No doubt he still loved MJ and didn’t want anything to happen to him.

I knew he only said those words on the strength of his love for this boy because he never backed down from a fight.

I eased my way back, trying to get out of the line of sight for the guns.

“Don’t move, Crystal. I don’t miss,” Kole said again.

Before I could make another move, gunshots rang through the house.

I couldn’t see anything as fragments and smoke clung through the air.

All I could do was scream and duck to try to get my son and myself to safety.

I clung to him tightly as I crouched down behind the island.

I couldn’t believe they would do this with MJ present.

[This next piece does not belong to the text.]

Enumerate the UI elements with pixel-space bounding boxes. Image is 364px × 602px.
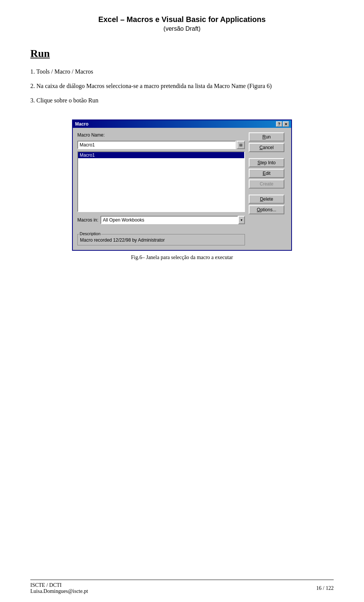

The fire went on for a few more minutes until I heard the door open and close, and more gunfire for a moment, and then nothing.

I walked around the island and saw so many damn holes everywhere.

I didn’t know what to do. There was blood everywhere, and I looked to see who was still there.

I saw a blood trail leading out the door, and when I looked out, Kole’s viper was gone.

I looked frantically around for Terror, and I saw him in the hallway with his shirt bloody.

“FUCK!” he screamed as he fought to get up. He propped himself on his left arm and slowly got to his feet. He was fighting to catch his breath. He looked at me with wide eyes while he winced in pain.

“Daddy!” MJ squealed as he saw Terror collapse back to the ground with a blood-soaked shirt.